Harris returned to England in 1903. From then on, his main interest was in politics, where he took his stand firmly on the Liberal side. In 1907 he was elected a Progressive (Liberal) member of the London County Council for South-West Bethnal Green. He played an important part in the work of the Council, becoming chief Progressive whip in 1912 and deputy chairman in 1915-16. His book 'London and its Government' (1913, rewritten 1931) was considered a standard work of its kind.

Harris entered Parliament at a by-election at Market Harborough in 1916. His main work in the short remainder of the wartime Parliament was as a member of the select committee on national expenditure. In the election which followed the armistice in 1918 he suffered for his loyalty to Asquith, and the refusal of the "coupon" by the coalition leaders was sufficient to ensure his defeat.

In 1922 Harris returned to Parliament as member for South-West Bethnal Green.

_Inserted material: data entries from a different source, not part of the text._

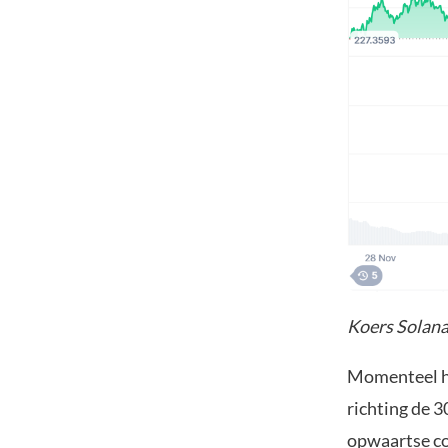
Koers Solana
Momenteel ha
richting de 3
opwaartse cor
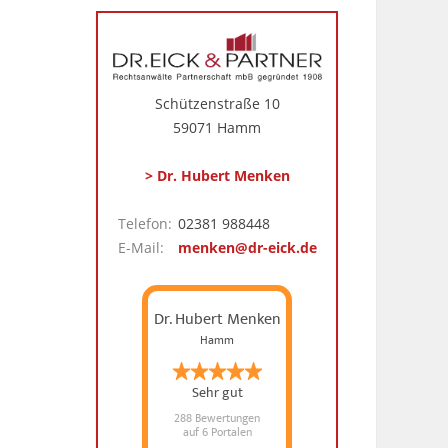
Schützenstraße 10
59071 Hamm
> Dr. Hubert Menken
Telefon:
02381 988448
E-Mail:
menken@dr-eick.de
Dr. Hubert Menken
Hamm
Sehr gut
288 Bewertungen
auf 6 Portalen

He was created a baronet in 1932; was chief Liberal whip in 1935-45; and in 1940, on Winston Churchill's recommendation, was sworn of the Privy Council. Harris held Bethnal Green in six successive general elections; for years his constituency was the only Liberal seat in or within a hundred miles of London.

You can also find photographs of the old boy here and here.

1 comment:

asquith said...

I remember him. I used to go out drinking with him in the 1910s.